A marzo il conflitto Russia-Ucraina ha determinato un calo del -23,4% del traffico marittimo nello Stretto del Bosforo

Nei primi tre mesi di quest'anno lo stretto turco è stato attrraversato da 8.738 navi (-6,2%)

Lo scorso marzo, nel primo mese della guerra Russia-Ucraina, il traffico marittimo nello Stretto del Bosforo ha accusato un accentuato calo essendo transitate 2.550 navi per complessive 40,5 milioni di tonnellate di stazza lorda, con diminuzioni rispettivamente del -23,4% e del -25,0% sul marzo 2021. Le sole navi cisterna transitate a marzo 2022 sono state 642 (-16,3%), di cui 207 chimichiere (-7,6%), 29 navi per il trasporto di gas di petrolio liquefatto e gas naturale (-42,0%) e 406 tanker di altro tipo (-17,6%). I transiti di altre tipologie di navi hanno totalizzato 1.908 unità (-25,6%).

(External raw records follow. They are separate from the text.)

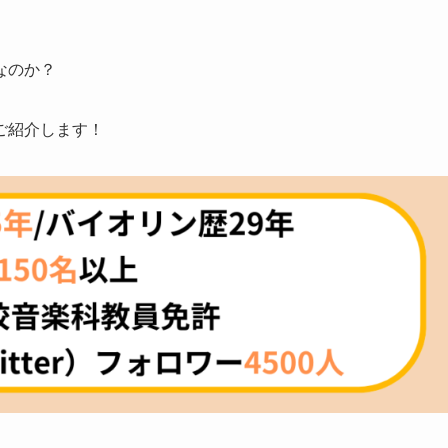
なのか？
ご紹介します！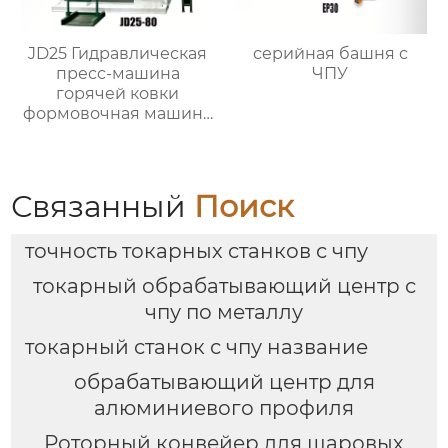
JD25 Гидравлическая
серийная башня с
пресс-машина
ЧПУ
горячей ковки
формовочная машина
для металлических
деталей
Связанный
Поиск
точность токарных станков с чпу
токарный обрабатывающий центр с
чпу по металлу
токарный станок с чпу название
обрабатывающий центр для
алюминиевого профиля
Роторный конвейер для шаровых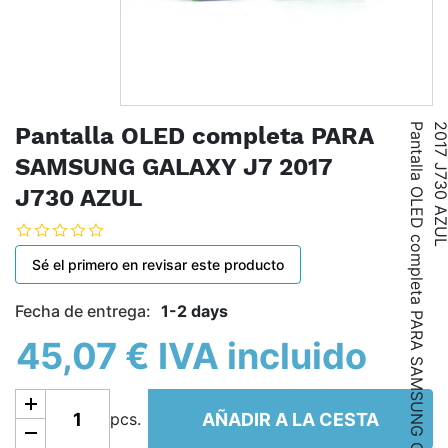
P
a
n
t
a
l
l
a
O
L
E
D
c
o
m
p
l
e
t
a
P
A
R
A
S
A
M
S
U
N
G
G
A
L
A
X
Y
J
7
2
0
1
7
J
7
3
0
A
Z
U
Pantalla OLED completa PARA
SAMSUNG GALAXY J7 2017
J730 AZUL
Sé el primero en revisar este producto
Fecha de entrega:
1-2 days
45,07 € IVA incluido
Añadir a la cesta
AÑADIR A LA CESTA
pcs.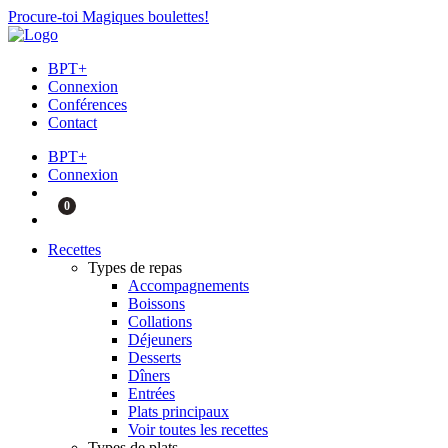
Procure-toi Magiques boulettes!
BPT+
Connexion
Conférences
Contact
BPT+
Connexion
0
Recettes
Types de repas
Accompagnements
Boissons
Collations
Déjeuners
Desserts
Dîners
Entrées
Plats principaux
Voir toutes les recettes
Types de plats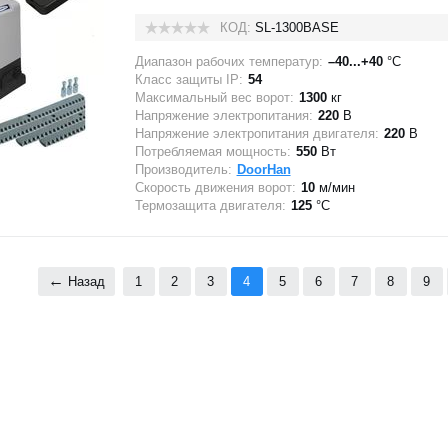
КОД:
SL-1300BASE
Диапазон рабочих температур:
–40...+40
°C
Класс защиты IP:
54
Максимальный вес ворот:
1300
кг
Напряжение электропитания:
220
В
Напряжение электропитания двигателя:
220
В
Потребляемая мощность:
550
Вт
Производитель:
DoorHan
Скорость движения ворот:
10
м/мин
Термозащита двигателя:
125
°C
Назад
1
2
3
4
5
6
7
8
9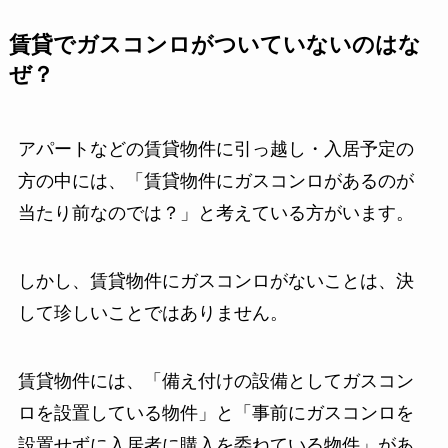
賃貸でガスコンロがついていないのはな
ぜ？
アパートなどの賃貸物件に引っ越し・入居予定の
方の中には、「賃貸物件にガスコンロがあるのが
当たり前なのでは？」と考えている方がいます。
しかし、賃貸物件にガスコンロがないことは、決
して珍しいことではありません。
賃貸物件には、「備え付けの設備としてガスコン
ロを設置している物件」と「事前にガスコンロを
設置せずに入居者に購入を委ねている物件」があ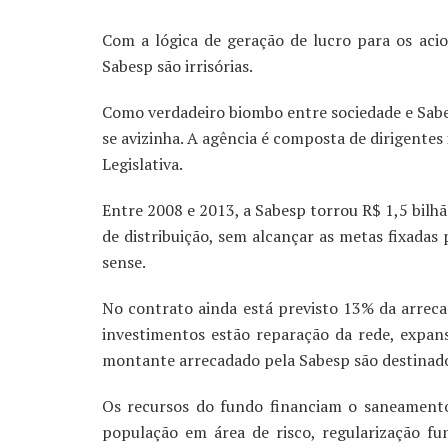
Com a lógica de geração de lucro para os aci
Sabesp são irrisórias.
Como verdadeiro biombo entre sociedade e Sab
se avizinha. A agência é composta de dirigentes
Legislativa.
Entre 2008 e 2013, a Sabesp torrou R$ 1,5 bilh
de distribuição, sem alcançar as metas fixadas
sense.
No contrato ainda está previsto 13% da arreca
investimentos estão reparação da rede, expan
montante arrecadado pela Sabesp são destinad
Os recursos do fundo financiam o saneamento
população em área de risco, regularização fu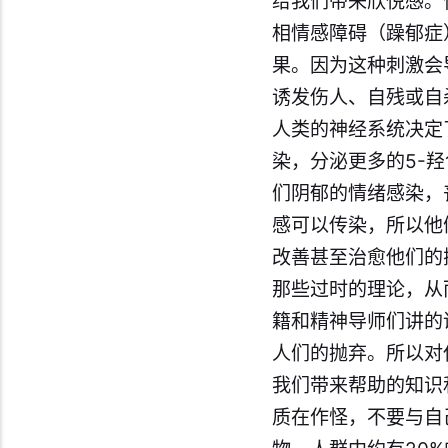
给我们带来欣悦感。
相情感障碍（躁郁症
果。因为这种刺激会
诱发伤人、自残或自
人类的神经系统决定
染，分泌更多的5-
们阴郁的情绪感染，
感可以传染，所以他
改善甚至治愈他们的
那些过时的理论，从
籍和精神导师们讲的
人们的抛弃。所以对
我们带来帮助的知识
质在作怪，不要与自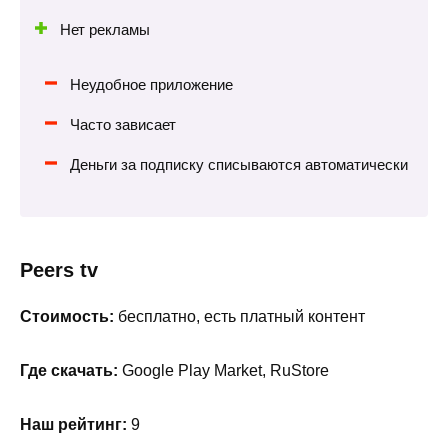
Нет рекламы
Неудобное приложение
Часто зависает
Деньги за подписку списываются автоматически
Peers tv
Стоимость:
бесплатно, есть платный контент
Где скачать:
Google Play Market, RuStore
Наш рейтинг:
9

Nel primo trimestre di quest'anno attraverso lo stretto turco sono passate 8.738 navi per 148,7 milioni di tonnellate di stazza lorda, con cali del -6,2% e -0,3% sullo stesso periodo dello scorso anno. Le sole navi cisterna sono state 2.119 (+2,9%), di cui 729 chimichiere (+14,8%), 118 navi LPG-LNG (-12,6%) e 1.272 altre tanker (-1,3%), e le navi di altro tipo 6.619 (-8,8%).